Instructions for the task:
Which lines in the data contain the word "Edgewater"? Please copy each of them.

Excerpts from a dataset
========

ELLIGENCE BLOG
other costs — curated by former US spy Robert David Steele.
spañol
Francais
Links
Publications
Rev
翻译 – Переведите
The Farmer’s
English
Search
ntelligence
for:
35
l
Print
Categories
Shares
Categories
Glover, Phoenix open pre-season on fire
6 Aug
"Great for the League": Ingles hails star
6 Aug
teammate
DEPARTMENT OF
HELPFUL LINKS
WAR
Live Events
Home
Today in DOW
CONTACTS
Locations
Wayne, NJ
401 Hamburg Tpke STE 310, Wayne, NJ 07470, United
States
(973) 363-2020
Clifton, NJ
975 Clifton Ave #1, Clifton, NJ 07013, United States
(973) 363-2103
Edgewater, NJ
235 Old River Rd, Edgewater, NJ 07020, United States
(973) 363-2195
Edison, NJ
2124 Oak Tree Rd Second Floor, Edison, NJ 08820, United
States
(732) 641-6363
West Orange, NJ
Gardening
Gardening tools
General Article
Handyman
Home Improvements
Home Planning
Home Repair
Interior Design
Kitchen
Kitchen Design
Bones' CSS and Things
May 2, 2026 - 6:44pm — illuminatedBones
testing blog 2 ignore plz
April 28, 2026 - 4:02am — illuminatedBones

========

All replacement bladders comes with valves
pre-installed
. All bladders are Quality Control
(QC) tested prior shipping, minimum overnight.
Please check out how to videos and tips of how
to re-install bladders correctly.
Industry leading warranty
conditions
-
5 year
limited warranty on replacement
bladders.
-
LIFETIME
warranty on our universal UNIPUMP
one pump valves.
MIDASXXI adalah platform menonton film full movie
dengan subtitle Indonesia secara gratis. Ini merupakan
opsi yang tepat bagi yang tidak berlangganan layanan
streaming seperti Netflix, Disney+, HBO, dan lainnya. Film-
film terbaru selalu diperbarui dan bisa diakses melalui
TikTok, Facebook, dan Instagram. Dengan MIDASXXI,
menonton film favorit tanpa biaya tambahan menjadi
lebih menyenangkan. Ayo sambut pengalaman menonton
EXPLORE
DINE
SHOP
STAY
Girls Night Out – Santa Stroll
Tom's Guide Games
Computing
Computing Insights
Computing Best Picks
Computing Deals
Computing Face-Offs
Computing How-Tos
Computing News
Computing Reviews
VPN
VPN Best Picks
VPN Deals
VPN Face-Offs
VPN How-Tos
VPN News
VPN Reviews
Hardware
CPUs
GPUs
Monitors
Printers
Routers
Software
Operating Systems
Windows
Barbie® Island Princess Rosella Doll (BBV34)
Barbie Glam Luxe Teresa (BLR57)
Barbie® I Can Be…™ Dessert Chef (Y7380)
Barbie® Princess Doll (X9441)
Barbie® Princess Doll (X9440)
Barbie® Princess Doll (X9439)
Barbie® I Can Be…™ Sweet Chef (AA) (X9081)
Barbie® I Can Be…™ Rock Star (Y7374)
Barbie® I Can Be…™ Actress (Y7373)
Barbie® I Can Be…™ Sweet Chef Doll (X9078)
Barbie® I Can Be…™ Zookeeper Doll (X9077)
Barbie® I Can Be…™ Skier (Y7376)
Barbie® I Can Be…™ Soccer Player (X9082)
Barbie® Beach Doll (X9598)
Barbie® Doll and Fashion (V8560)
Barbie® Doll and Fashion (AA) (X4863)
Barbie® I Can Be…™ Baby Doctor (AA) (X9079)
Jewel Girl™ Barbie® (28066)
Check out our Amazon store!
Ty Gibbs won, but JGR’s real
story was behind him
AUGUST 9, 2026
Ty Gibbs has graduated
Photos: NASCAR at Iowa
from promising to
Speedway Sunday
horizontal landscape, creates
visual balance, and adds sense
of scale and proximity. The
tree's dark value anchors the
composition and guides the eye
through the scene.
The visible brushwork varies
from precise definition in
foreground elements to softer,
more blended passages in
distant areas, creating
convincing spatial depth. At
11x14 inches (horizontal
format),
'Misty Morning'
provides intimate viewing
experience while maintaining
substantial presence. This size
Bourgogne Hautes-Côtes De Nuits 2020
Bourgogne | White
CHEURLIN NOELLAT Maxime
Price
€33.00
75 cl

========

Task output:
Edgewater, NJ
235 Old River Rd, Edgewater, NJ 07020, United States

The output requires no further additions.